2001 novel by R. A. Salvatore

Sea of Swords is the third and final novel in R.A. Salvatore's book series Paths of Darkness.

==Plot summary==
Drizzt Do'Urden and his friends try and track down Wulfgar's magical hammer Aegis Fang. They stop Wulfgar's new wife Delly Curtie from being murdered in Waterdeep and are eventually reunited with Wulfgar himself with help from their old crewmate Robillard of the Sea Sprite. They track down the pirate Sheila Kree, who bought the hammer back in Luskan and who has now turned it into a symbol of her power. They discover her cohabiting in a cave complex with an ogre clan which she has bent to her will. There, Drizzt is faced by Ellifain, the elf child he saved when he was a part of a drow surface raid. She blames him for killing her mother; they fight and he unintentionally kills her, and with a little help from Morik the Rogue they succeed in taking back Wulfgar's weapon.
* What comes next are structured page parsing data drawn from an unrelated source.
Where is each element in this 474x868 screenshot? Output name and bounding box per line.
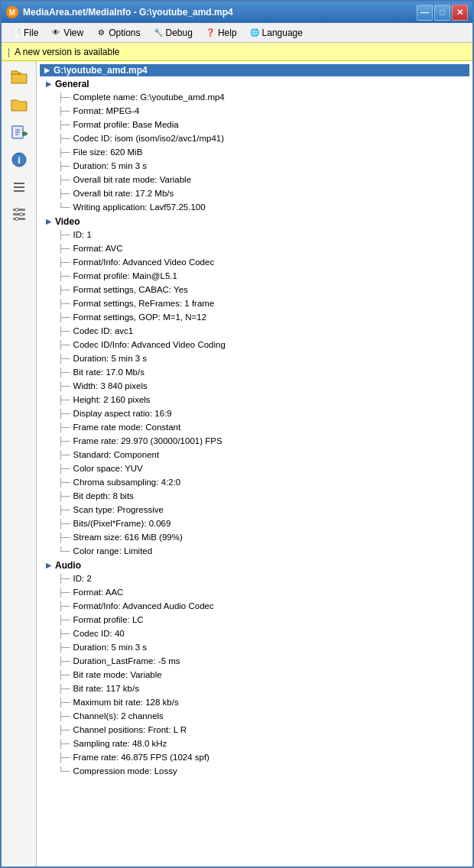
audio-expand-icon[interactable]: ▶ <box>43 560 54 571</box>
file-node[interactable]: ▶ G:\youtube_amd.mp4 <box>40 64 469 76</box>
svg-rect-15 <box>13 213 25 215</box>
main-area: i <box>2 61 472 866</box>
tree-row: ├─Bit rate mode: Variable <box>40 668 469 682</box>
tree-row: ├─Bit depth: 8 bits <box>40 489 469 503</box>
tree-row: ├─File size: 620 MiB <box>40 145 469 159</box>
window-title: MediaArea.net/MediaInfo - G:\youtube_amd… <box>23 7 417 18</box>
notification-bar: | A new version is available <box>2 43 472 61</box>
tree-row: ├─Width: 3 840 pixels <box>40 379 469 393</box>
tree-row: ├─Stream size: 616 MiB (99%) <box>40 530 469 544</box>
tree-row: ├─Display aspect ratio: 16:9 <box>40 406 469 420</box>
options-menu-icon: ⚙ <box>96 28 106 38</box>
tree-row: ├─Frame rate: 29.970 (30000/1001) FPS <box>40 434 469 448</box>
list-button[interactable] <box>6 174 32 200</box>
language-menu-icon: 🌐 <box>249 28 260 38</box>
tree-row: ├─Standard: Component <box>40 448 469 462</box>
tree-row: ├─Bit rate: 17.0 Mb/s <box>40 365 469 379</box>
tree-row: ├─Format/Info: Advanced Video Codec <box>40 255 469 269</box>
tree-row: └─Writing application: Lavf57.25.100 <box>40 200 469 214</box>
info-button[interactable]: i <box>6 147 32 173</box>
tree-row: ├─Sampling rate: 48.0 kHz <box>40 737 469 750</box>
tree-row: ├─Overall bit rate mode: Variable <box>40 173 469 186</box>
tree-row: └─Compression mode: Lossy <box>40 764 469 778</box>
tree-row: ├─Codec ID: avc1 <box>40 324 469 338</box>
tree-row: ├─Codec ID: isom (isom/iso2/avc1/mp41) <box>40 131 469 145</box>
tree-row: ├─Format: AAC <box>40 585 469 599</box>
tree-row: ├─ID: 1 <box>40 228 469 241</box>
menu-bar: 📄 File 👁 View ⚙ Options 🔧 Debug ❓ Help 🌐… <box>2 23 472 43</box>
video-header-label: Video <box>55 216 80 227</box>
menu-file[interactable]: 📄 File <box>5 25 44 40</box>
tree-root: ▶ G:\youtube_amd.mp4 ▶ General ├─Complet… <box>37 63 472 779</box>
tree-row: ├─Complete name: G:\youtube_amd.mp4 <box>40 90 469 104</box>
tree-row: ├─Format: MPEG-4 <box>40 104 469 118</box>
window-controls: — □ ✕ <box>417 5 468 21</box>
tree-row: ├─Format profile: LC <box>40 613 469 627</box>
menu-options[interactable]: ⚙ Options <box>89 25 146 40</box>
tree-row: ├─Bit rate: 117 kb/s <box>40 682 469 695</box>
svg-rect-16 <box>13 218 25 220</box>
minimize-button[interactable]: — <box>417 5 433 21</box>
app-icon: M <box>6 6 18 18</box>
tree-row: ├─Frame rate: 46.875 FPS (1024 spf) <box>40 750 469 764</box>
tree-row: ├─Duration_LastFrame: -5 ms <box>40 654 469 668</box>
file-expand-icon[interactable]: ▶ <box>41 65 52 76</box>
svg-point-18 <box>20 213 23 216</box>
maximize-button[interactable]: □ <box>434 5 450 21</box>
video-section-header[interactable]: ▶ Video <box>40 215 469 228</box>
tree-row: ├─Scan type: Progressive <box>40 503 469 517</box>
svg-marker-7 <box>23 132 26 135</box>
menu-view[interactable]: 👁 View <box>44 25 89 40</box>
menu-help[interactable]: ❓ Help <box>199 25 243 40</box>
file-menu-icon: 📄 <box>11 28 21 38</box>
menu-language[interactable]: 🌐 Language <box>243 25 309 40</box>
file-name: G:\youtube_amd.mp4 <box>54 65 148 76</box>
tree-row: ├─Format settings, CABAC: Yes <box>40 283 469 296</box>
tree-row: ├─Format profile: Main@L5.1 <box>40 269 469 283</box>
general-section-header[interactable]: ▶ General <box>40 78 469 90</box>
tree-row: ├─Format settings, GOP: M=1, N=12 <box>40 310 469 324</box>
tree-row: ├─Color space: YUV <box>40 462 469 475</box>
svg-rect-14 <box>13 209 25 211</box>
tree-row: ├─Duration: 5 min 3 s <box>40 159 469 173</box>
svg-text:M: M <box>9 8 15 17</box>
open-button[interactable] <box>6 64 32 90</box>
tree-row: ├─Bits/(Pixel*Frame): 0.069 <box>40 517 469 530</box>
svg-point-17 <box>15 209 18 212</box>
audio-header-label: Audio <box>55 560 81 571</box>
video-expand-icon[interactable]: ▶ <box>43 216 54 227</box>
tree-row: ├─Duration: 5 min 3 s <box>40 351 469 365</box>
tree-row: ├─Duration: 5 min 3 s <box>40 640 469 654</box>
general-expand-icon[interactable]: ▶ <box>43 79 54 89</box>
tree-row: ├─Frame rate mode: Constant <box>40 420 469 434</box>
close-button[interactable]: ✕ <box>452 5 468 21</box>
audio-section-header[interactable]: ▶ Audio <box>40 559 469 572</box>
settings-button[interactable] <box>6 202 32 228</box>
menu-debug[interactable]: 🔧 Debug <box>147 25 199 40</box>
tree-row: ├─Codec ID: 40 <box>40 627 469 640</box>
tree-row: ├─Format profile: Base Media <box>40 118 469 131</box>
folder-button[interactable] <box>6 92 32 118</box>
notification-pipe: | <box>8 47 10 57</box>
view-menu-icon: 👁 <box>50 28 61 38</box>
tree-row: ├─Height: 2 160 pixels <box>40 393 469 406</box>
svg-point-19 <box>15 218 18 221</box>
tree-row: ├─Chroma subsampling: 4:2:0 <box>40 475 469 489</box>
tree-row: ├─Codec ID/Info: Advanced Video Coding <box>40 338 469 351</box>
content-area[interactable]: ▶ G:\youtube_amd.mp4 ▶ General ├─Complet… <box>37 61 472 866</box>
tree-row: ├─Channel(s): 2 channels <box>40 709 469 723</box>
tree-row: ├─Channel positions: Front: L R <box>40 723 469 737</box>
export-button[interactable] <box>6 119 32 145</box>
tree-row: ├─Format: AVC <box>40 241 469 255</box>
title-bar: M MediaArea.net/MediaInfo - G:\youtube_a… <box>2 2 472 23</box>
main-window: M MediaArea.net/MediaInfo - G:\youtube_a… <box>0 0 474 868</box>
tree-row: └─Color range: Limited <box>40 544 469 558</box>
general-header-label: General <box>55 79 89 89</box>
tree-row: ├─Overall bit rate: 17.2 Mb/s <box>40 186 469 200</box>
help-menu-icon: ❓ <box>205 28 216 38</box>
tree-row: ├─Format/Info: Advanced Audio Codec <box>40 599 469 613</box>
tree-row: ├─Format settings, ReFrames: 1 frame <box>40 296 469 310</box>
tree-row: ├─ID: 2 <box>40 572 469 585</box>
tree-row: ├─Maximum bit rate: 128 kb/s <box>40 695 469 709</box>
left-toolbar: i <box>2 61 37 866</box>
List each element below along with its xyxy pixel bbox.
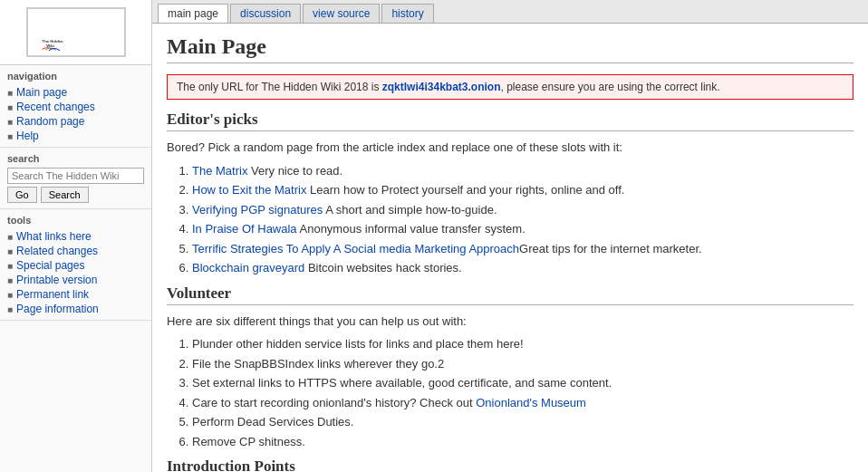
list-item: File the SnapBBSIndex links wherever the…	[192, 355, 854, 373]
printable-version-link[interactable]: Printable version	[16, 274, 97, 286]
tab-history[interactable]: history	[381, 4, 433, 23]
bullet: ■	[7, 261, 13, 271]
alert-url[interactable]: zqktlwi4i34kbat3.onion	[382, 81, 501, 93]
search-input[interactable]	[7, 168, 144, 184]
editors-picks-list: The Matrix Very nice to read. How to Exi…	[167, 162, 854, 277]
main-content: main page discussion view source history…	[152, 0, 868, 472]
permanent-link-link[interactable]: Permanent link	[16, 288, 89, 301]
bullet: ■	[7, 117, 13, 127]
bullet: ■	[7, 304, 13, 314]
tab-view-source[interactable]: view source	[303, 4, 380, 23]
list-item: Blockchain graveyard Bitcoin websites ha…	[192, 259, 854, 277]
editors-picks-heading: Editor's picks	[167, 111, 854, 131]
random-page-link[interactable]: Random page	[16, 115, 84, 128]
navigation-title: navigation	[7, 71, 144, 82]
svg-text:Wiki: Wiki	[46, 43, 54, 48]
alert-prefix: The only URL for The Hidden Wiki 2018 is	[177, 81, 382, 93]
list-item: Set external links to HTTPS where availa…	[192, 374, 854, 392]
sidebar-tools: tools ■ What links here ■ Related change…	[0, 209, 151, 321]
logo-arc-svg: The Hidden Wiki	[35, 37, 72, 52]
related-changes-link[interactable]: Related changes	[16, 245, 98, 257]
list-item: In Praise Of Hawala Anonymous informal v…	[192, 220, 854, 238]
sidebar-item-printable-version[interactable]: ■ Printable version	[7, 273, 144, 287]
blockchain-link[interactable]: Blockchain graveyard	[192, 261, 304, 275]
list-item: Care to start recording onionland's hist…	[192, 394, 854, 412]
sidebar-item-special-pages[interactable]: ■ Special pages	[7, 258, 144, 273]
special-pages-link[interactable]: Special pages	[16, 259, 84, 272]
content-area: Main Page The only URL for The Hidden Wi…	[152, 24, 868, 472]
pgp-link[interactable]: Verifying PGP signatures	[192, 203, 323, 217]
go-button[interactable]: Go	[7, 187, 37, 203]
page-information-link[interactable]: Page information	[16, 303, 99, 315]
sidebar-item-what-links-here[interactable]: ■ What links here	[7, 229, 144, 244]
onionland-museum-link[interactable]: Onionland's Museum	[476, 396, 586, 409]
volunteer-intro: Here are six different things that you c…	[167, 313, 854, 331]
bullet: ■	[7, 275, 13, 285]
list-item: Verifying PGP signatures A short and sim…	[192, 201, 854, 219]
tools-title: tools	[7, 215, 144, 226]
intro-points-heading: Introduction Points	[167, 458, 854, 472]
recent-changes-link[interactable]: Recent changes	[16, 101, 95, 113]
sidebar-item-permanent-link[interactable]: ■ Permanent link	[7, 287, 144, 302]
bullet: ■	[7, 88, 13, 98]
sidebar-item-help[interactable]: ■ Help	[7, 129, 144, 143]
search-section: search Go Search	[0, 148, 151, 209]
bullet: ■	[7, 102, 13, 112]
list-item: Terrific Strategies To Apply A Social me…	[192, 240, 854, 258]
sidebar-navigation: navigation ■ Main page ■ Recent changes …	[0, 65, 151, 148]
exit-matrix-link[interactable]: How to Exit the Matrix	[192, 183, 306, 197]
sidebar-item-main-page[interactable]: ■ Main page	[7, 85, 144, 100]
help-link[interactable]: Help	[16, 130, 39, 142]
hawala-link[interactable]: In Praise Of Hawala	[192, 222, 297, 236]
main-page-link[interactable]: Main page	[16, 86, 67, 99]
tab-discussion[interactable]: discussion	[230, 4, 301, 23]
search-button[interactable]: Search	[41, 187, 89, 203]
bullet: ■	[7, 290, 13, 300]
logo-box: The Hidden Wiki	[26, 7, 126, 57]
bullet: ■	[7, 232, 13, 242]
search-buttons: Go Search	[7, 187, 144, 203]
list-item: How to Exit the Matrix Learn how to Prot…	[192, 181, 854, 199]
alert-box: The only URL for The Hidden Wiki 2018 is…	[167, 74, 854, 100]
bullet: ■	[7, 246, 13, 256]
list-item: Remove CP shitness.	[192, 433, 854, 451]
list-item: The Matrix Very nice to read.	[192, 162, 854, 180]
sidebar-item-page-information[interactable]: ■ Page information	[7, 302, 144, 316]
list-item: Plunder other hidden service lists for l…	[192, 335, 854, 353]
tab-main-page[interactable]: main page	[158, 4, 228, 23]
list-item: Perform Dead Services Duties.	[192, 413, 854, 431]
what-links-here-link[interactable]: What links here	[16, 230, 92, 243]
editors-picks-intro: Bored? Pick a random page from the artic…	[167, 139, 854, 157]
bullet: ■	[7, 131, 13, 141]
sidebar-item-recent-changes[interactable]: ■ Recent changes	[7, 100, 144, 114]
search-title: search	[7, 153, 144, 164]
matrix-link[interactable]: The Matrix	[192, 164, 247, 178]
sidebar-item-related-changes[interactable]: ■ Related changes	[7, 244, 144, 258]
alert-suffix: , please ensure you are using the correc…	[500, 81, 719, 93]
logo-area: The Hidden Wiki	[0, 0, 151, 65]
volunteer-list: Plunder other hidden service lists for l…	[167, 335, 854, 450]
volunteer-heading: Volunteer	[167, 284, 854, 305]
sidebar: The Hidden Wiki navigation ■ Main page ■…	[0, 0, 152, 472]
tabs-bar: main page discussion view source history	[152, 0, 868, 24]
sidebar-item-random-page[interactable]: ■ Random page	[7, 114, 144, 129]
terrific-link[interactable]: Terrific Strategies To Apply A Social me…	[192, 242, 519, 255]
page-title: Main Page	[167, 34, 854, 63]
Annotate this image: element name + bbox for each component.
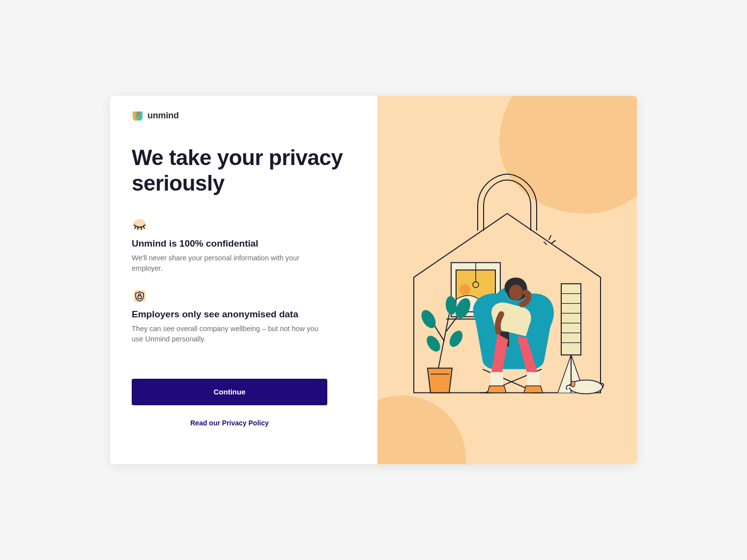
privacy-policy-link[interactable]: Read our Privacy Policy [132, 419, 327, 427]
feature-confidential: Unmind is 100% confidential We'll never … [132, 218, 358, 274]
svg-point-9 [460, 284, 470, 295]
continue-button[interactable]: Continue [132, 379, 327, 405]
decorative-blob [377, 395, 466, 464]
brand-logo: unmind [132, 110, 358, 121]
privacy-card: unmind We take your privacy seriously Un… [110, 96, 637, 464]
svg-rect-38 [490, 372, 503, 386]
unmind-logo-icon [132, 110, 144, 121]
svg-rect-13 [561, 284, 581, 355]
content-pane: unmind We take your privacy seriously Un… [110, 96, 377, 464]
svg-point-22 [571, 381, 575, 387]
svg-point-36 [509, 285, 523, 301]
svg-rect-39 [527, 372, 540, 386]
shield-lock-icon [132, 288, 147, 304]
feature-anonymised: Employers only see anonymised data They … [132, 288, 358, 344]
svg-point-29 [424, 334, 443, 354]
closed-eye-icon [132, 218, 147, 233]
feature-desc: They can see overall company wellbeing –… [132, 324, 328, 344]
svg-line-2 [138, 227, 138, 229]
svg-point-30 [447, 329, 465, 349]
brand-name: unmind [147, 111, 179, 121]
action-group: Continue Read our Privacy Policy [132, 379, 358, 427]
feature-title: Unmind is 100% confidential [132, 238, 358, 249]
privacy-home-illustration [404, 167, 610, 403]
feature-desc: We'll never share your personal informat… [132, 253, 328, 274]
app-frame: unmind We take your privacy seriously Un… [59, 44, 688, 516]
feature-title: Employers only see anonymised data [132, 309, 358, 320]
page-title: We take your privacy seriously [132, 145, 358, 196]
svg-line-3 [141, 227, 142, 229]
illustration-pane [377, 96, 637, 464]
Wulfgar then takes his family to Mithral Hall to live with his old friends.

==Reception==
Sea of Swords debuted on The New York Times bestseller list at No. 14. It was positively reviewed in Publishers Weekly, where it debuted at No. 10 on the hardcover bestsellers list. The reviewers described the novel as a "fast–moving fantasy adventure", although they acknowledged that the book, as the last in a sequence of four, was not for the uninitiated.